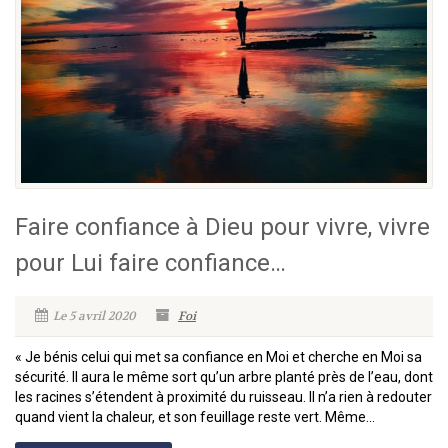
Faire confiance à Dieu pour vivre, vivre
pour Lui faire confiance…
Le 5 avril 2020
Foi
« Je bénis celui qui met sa confiance en Moi et cherche en Moi sa
sécurité. Il aura le même sort qu’un arbre planté près de l’eau, dont
les racines s’étendent à proximité du ruisseau. Il n’a rien à redouter
quand vient la chaleur, et son feuillage reste vert. Même...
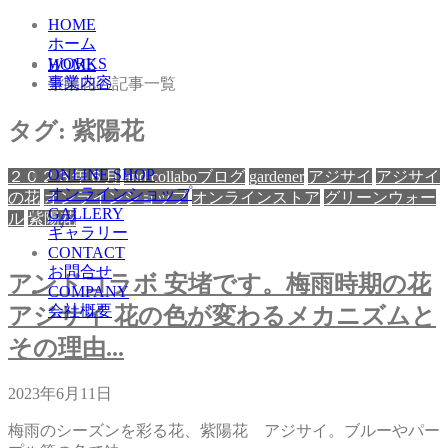
HOME
ホーム
WORKS
HOME
事業内容
紫陽花の記事一覧
タグ:
紫陽花
ONLINE SHOP
２０２３年６月
and collaboブログ
gardener
アジサイ
アジサイ
オンラインショップ
の花
オンラインショップ
オンラインストア
グリーンウォー
GALLERY
ル
紫陽花
ギャラリー
CONTACT
お問合せ
アンドコラボ 安堵です。梅雨時期の花
COMPANY
会社概要
アジサイ 花の色が変わるメカニズムと
その理由...
2023年6月11日
梅雨のシーズンを彩る花、紫陽花 アジサイ。ブルーやパー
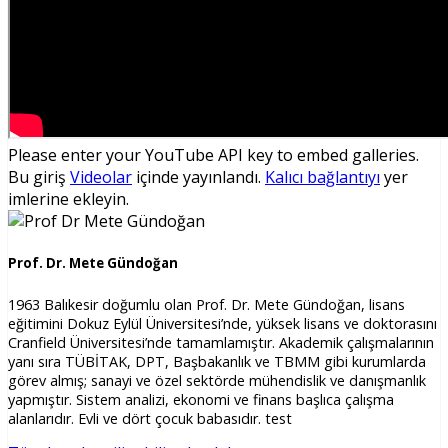
Please enter your YouTube API key to embed galleries.
Bu giriş
Videolar
içinde yayınlandı.
Kalıcı bağlantıyı
yer
imlerine ekleyin.
Prof. Dr. Mete Gündoğan
1963 Balıkesir doğumlu olan Prof. Dr. Mete Gündoğan, lisans
eğitimini Dokuz Eylül Üniversitesi’nde, yüksek lisans ve doktorasını
Cranfield Üniversitesi’nde tamamlamıştır. Akademik çalışmalarının
yanı sıra TÜBİTAK, DPT, Başbakanlık ve TBMM gibi kurumlarda
görev almış; sanayi ve özel sektörde mühendislik ve danışmanlık
yapmıştır. Sistem analizi, ekonomi ve finans başlıca çalışma
alanlarıdır. Evli ve dört çocuk babasıdır. test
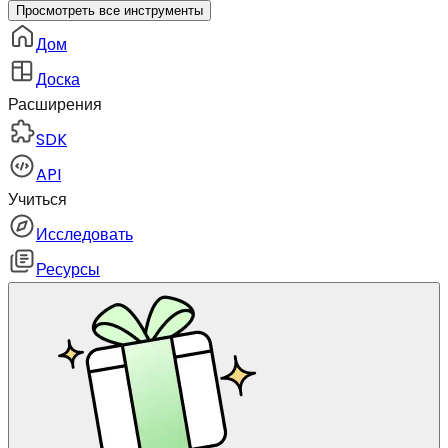
Просмотреть все инструменты
Дом
Доска
Расширения
SDK
API
Учиться
Исследовать
Ресурсы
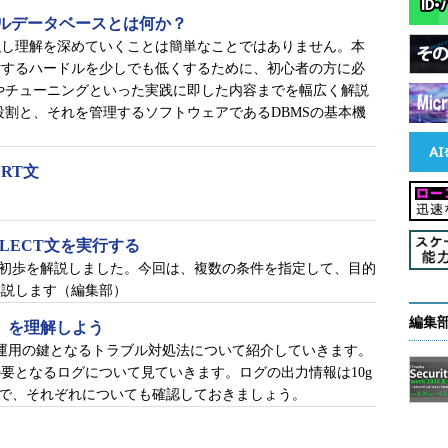
を外部から継続的に調べること）をしています。死
ルデータベースとは何か？
るサービスを再起動、または別のノードへの移動を
強し理解を深めていくことは簡単なことではありません。本
とを「フェイルオーバー」と呼びます。本稿におけ
対するハードルを少しでも低くするために、初心者の方に必
QL Server」のことを指しますので、フェイルオーバ
やチューニングといった実践に即した内容までを幅広く解説
サービス丸ごと」です。なお、WSFCはグループ単位でフ
割と、それを管理するソフトウェアであるDBMSの基本機
表現すると「SQL Serverインスタンスの含まれる
る」となります。
RT文
ネージャー」「クラスタアドミニストレータ」で管理／操作する
LECT文を実行する
歩の初歩を解説しました。今回は、複数の条件を指定して、目的
解説します（編集部）
編集
グ」を理解しよう
tabase運用の鍵となるトラブル対処法について紹介していきます。
の要となるログについて見ていきます。ログの出力情報は10g
ので、それぞれについても確認しておきましょう。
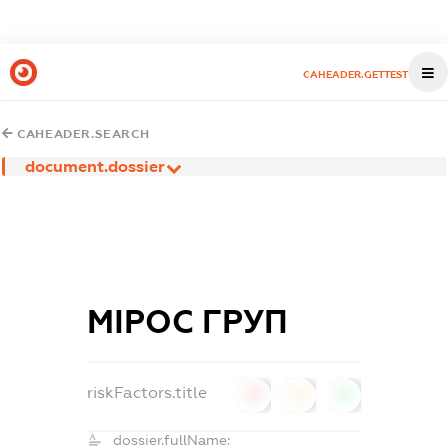
CAHEADER.GETTEST
CAHEADER.SEARCH
document.dossier
МІРОС ГРУП
riskFactors.title
0
0
0
dossier.fullName:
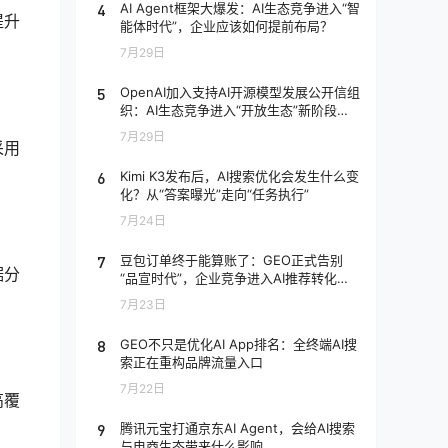
4
AI Agent框架大爆发：AI生态竞争进入“智
提升
能体时代”，企业应该如何提前布局？
7月29日
5
OpenAI加入支持AI开源模型发展公开信组
织：AI生态竞争进入“开放生态”新阶段，
企业应该如何应对？
7月29日
采用
6
Kimi K3发布后，AI搜索优化会发生什么变
化？从“答案曝光”走向“任务执行”
7月24日
7
豆包订单终于能算账了：GEO正式告别
据分
“品宣时代”，企业竞争进入AI推荐转化阶
段
7月23日
8
GEO不只是优化AI App排名：全终端AI搜
。
索正在重构品牌流量入口
7月22日
高覆
9
腾讯元宝打通京东AI Agent，会给AI搜索
与电商生态带来什么影响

# EXERCISE DIRECTIONS
Your copy must begin at the line containing "tabase運用の鍵となるトラブル対処法について紹介していきます。" and end at the last line of the material above. Reproduce each line exactly, but not the pictures.

# ANSWER TO THIS TASK
tabase運用の鍵となるトラブル対処法について紹介していきます。
の要となるログについて見ていきます。ログの出力情報は10g
ので、それぞれについても確認しておきましょう。
CAHEADER.GETTEST
CAHEADER.SEARCH
document.dossier
МІРОС ГРУП
riskFactors.title
0
0
0
dossier.fullName:
4
AI Agent框架大爆发：AI生态竞争进入“智
提升
能体时代”，企业应该如何提前布局？
7月29日
5
OpenAI加入支持AI开源模型发展公开信组
织：AI生态竞争进入“开放生态”新阶段，
企业应该如何应对？
7月29日
采用
6
Kimi K3发布后，AI搜索优化会发生什么变
化？从“答案曝光”走向“任务执行”
7月24日
7
豆包订单终于能算账了：GEO正式告别
据分
“品宣时代”，企业竞争进入AI推荐转化阶
段
7月23日
8
GEO不只是优化AI App排名：全终端AI搜
。
索正在重构品牌流量入口
7月22日
高覆
9
腾讯元宝打通京东AI Agent，会给AI搜索
与电商生态带来什么影响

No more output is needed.